# What this task involves
Give the records again exactly, but drop the pictures.

# Stored entries
%%

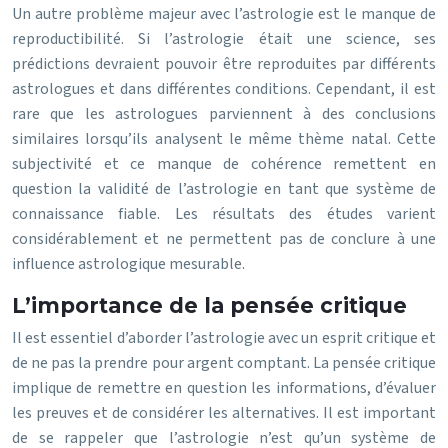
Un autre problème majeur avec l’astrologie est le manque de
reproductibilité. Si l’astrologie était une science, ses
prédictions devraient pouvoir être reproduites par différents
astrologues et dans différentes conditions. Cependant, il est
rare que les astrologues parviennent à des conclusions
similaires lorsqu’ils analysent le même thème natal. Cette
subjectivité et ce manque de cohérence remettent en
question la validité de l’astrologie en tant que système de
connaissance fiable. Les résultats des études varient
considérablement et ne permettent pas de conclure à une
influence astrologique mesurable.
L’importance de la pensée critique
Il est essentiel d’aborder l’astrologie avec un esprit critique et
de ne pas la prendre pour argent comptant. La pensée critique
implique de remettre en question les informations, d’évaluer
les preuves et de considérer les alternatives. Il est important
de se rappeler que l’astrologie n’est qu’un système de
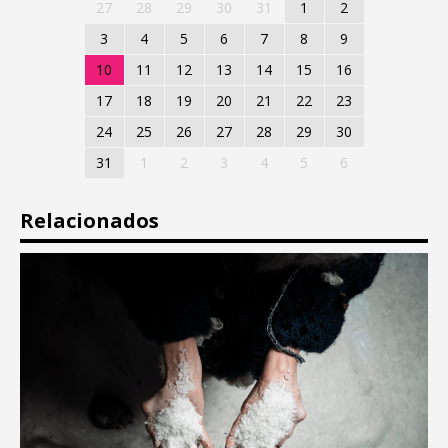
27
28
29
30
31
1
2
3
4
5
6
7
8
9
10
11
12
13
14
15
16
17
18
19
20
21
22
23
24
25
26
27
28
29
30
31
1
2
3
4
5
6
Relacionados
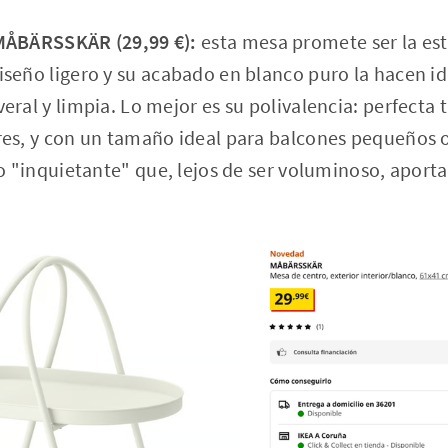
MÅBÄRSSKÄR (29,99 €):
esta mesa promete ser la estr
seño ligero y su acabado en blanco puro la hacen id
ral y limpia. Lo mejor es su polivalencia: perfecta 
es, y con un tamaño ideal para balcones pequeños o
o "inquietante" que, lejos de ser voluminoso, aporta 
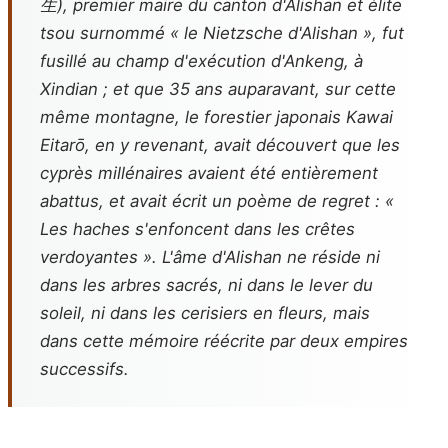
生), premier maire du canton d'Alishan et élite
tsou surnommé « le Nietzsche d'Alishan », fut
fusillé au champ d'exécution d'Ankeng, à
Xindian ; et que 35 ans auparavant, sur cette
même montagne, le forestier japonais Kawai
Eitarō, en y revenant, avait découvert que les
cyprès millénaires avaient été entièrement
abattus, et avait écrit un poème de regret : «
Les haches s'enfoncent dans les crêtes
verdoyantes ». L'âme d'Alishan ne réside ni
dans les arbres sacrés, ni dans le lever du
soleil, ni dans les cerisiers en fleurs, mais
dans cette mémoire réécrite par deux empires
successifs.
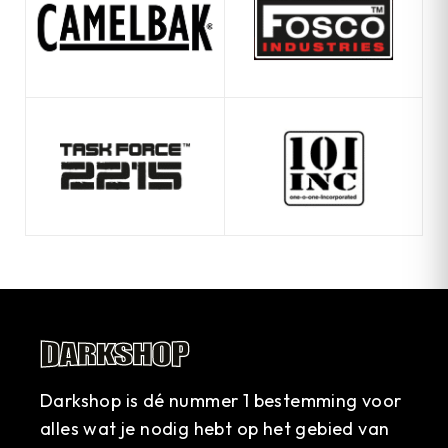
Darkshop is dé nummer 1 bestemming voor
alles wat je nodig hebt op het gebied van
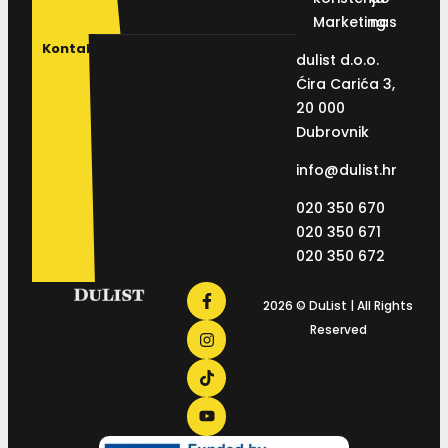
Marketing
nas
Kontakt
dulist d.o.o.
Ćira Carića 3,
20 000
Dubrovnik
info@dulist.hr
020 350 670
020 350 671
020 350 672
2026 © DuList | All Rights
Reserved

%%

# Answer box
Un autre problème majeur avec l’astrologie est le manque de
reproductibilité. Si l’astrologie était une science, ses
prédictions devraient pouvoir être reproduites par différents
astrologues et dans différentes conditions. Cependant, il est
rare que les astrologues parviennent à des conclusions
similaires lorsqu’ils analysent le même thème natal. Cette
subjectivité et ce manque de cohérence remettent en
question la validité de l’astrologie en tant que système de
connaissance fiable. Les résultats des études varient
considérablement et ne permettent pas de conclure à une
influence astrologique mesurable.
L’importance de la pensée critique
Il est essentiel d’aborder l’astrologie avec un esprit critique et
de ne pas la prendre pour argent comptant. La pensée critique
implique de remettre en question les informations, d’évaluer
les preuves et de considérer les alternatives. Il est important
de se rappeler que l’astrologie n’est qu’un système de
27
28
29
30
31
1
2
3
4
5
6
7
8
9
10
11
12
13
14
15
16
17
18
19
20
21
22
23
24
25
26
27
28
29
30
31
1
2
3
4
5
6
Relacionados
MÅBÄRSSKÄR (29,99 €):
esta mesa promete ser la estr
seño ligero y su acabado en blanco puro la hacen id
ral y limpia. Lo mejor es su polivalencia: perfecta 
es, y con un tamaño ideal para balcones pequeños o
o "inquietante" que, lejos de ser voluminoso, aporta 
生), premier maire du canton d'Alishan et élite
tsou surnommé « le Nietzsche d'Alishan », fut
fusillé au champ d'exécution d'Ankeng, à
Xindian ; et que 35 ans auparavant, sur cette
même montagne, le forestier japonais Kawai
Eitarō, en y revenant, avait découvert que les
cyprès millénaires avaient été entièrement
abattus, et avait écrit un poème de regret : «
Les haches s'enfoncent dans les crêtes
verdoyantes ». L'âme d'Alishan ne réside ni
dans les arbres sacrés, ni dans le lever du
soleil, ni dans les cerisiers en fleurs, mais
dans cette mémoire réécrite par deux empires
successifs.
Darkshop is dé nummer 1 bestemming voor
alles wat je nodig hebt op het gebied van
Marketing
nas
Kontakt
dulist d.o.o.
Ćira Carića 3,
20 000
Dubrovnik
info@dulist.hr
020 350 670
020 350 671
020 350 672
2026 © DuList | All Rights
Reserved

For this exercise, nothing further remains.